#### ASSIGNMENT
Below are the records. Retype exactly the lines between the lines holding "rappresentazione" and "La fotomodellazione per il", inclusive.

#### SUPPLIED INFORMATION
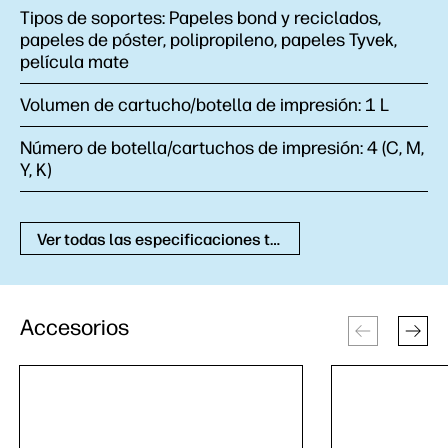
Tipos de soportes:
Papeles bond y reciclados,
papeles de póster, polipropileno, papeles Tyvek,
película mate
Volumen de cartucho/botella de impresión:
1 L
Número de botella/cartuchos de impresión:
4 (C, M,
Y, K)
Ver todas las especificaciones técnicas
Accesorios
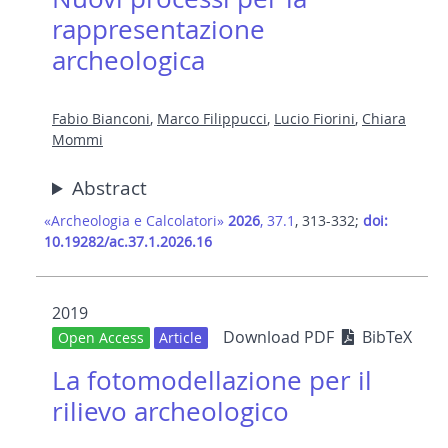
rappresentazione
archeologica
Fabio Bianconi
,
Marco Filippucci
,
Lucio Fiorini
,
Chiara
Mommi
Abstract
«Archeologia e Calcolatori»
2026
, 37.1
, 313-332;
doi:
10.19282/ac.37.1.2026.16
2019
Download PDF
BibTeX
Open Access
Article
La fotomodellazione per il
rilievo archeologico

--

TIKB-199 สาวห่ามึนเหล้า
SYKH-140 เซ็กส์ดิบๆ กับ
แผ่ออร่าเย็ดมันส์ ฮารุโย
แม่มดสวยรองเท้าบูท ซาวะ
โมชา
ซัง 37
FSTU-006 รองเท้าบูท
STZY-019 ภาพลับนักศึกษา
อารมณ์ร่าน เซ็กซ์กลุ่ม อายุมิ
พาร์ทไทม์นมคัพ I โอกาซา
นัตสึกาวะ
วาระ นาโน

#### ANSWER TO THE EXERCISE
rappresentazione
archeologica
Fabio Bianconi
,
Marco Filippucci
,
Lucio Fiorini
,
Chiara
Mommi
Abstract
«Archeologia e Calcolatori»
2026
, 37.1
, 313-332;
doi:
10.19282/ac.37.1.2026.16
2019
Download PDF
BibTeX
Open Access
Article
La fotomodellazione per il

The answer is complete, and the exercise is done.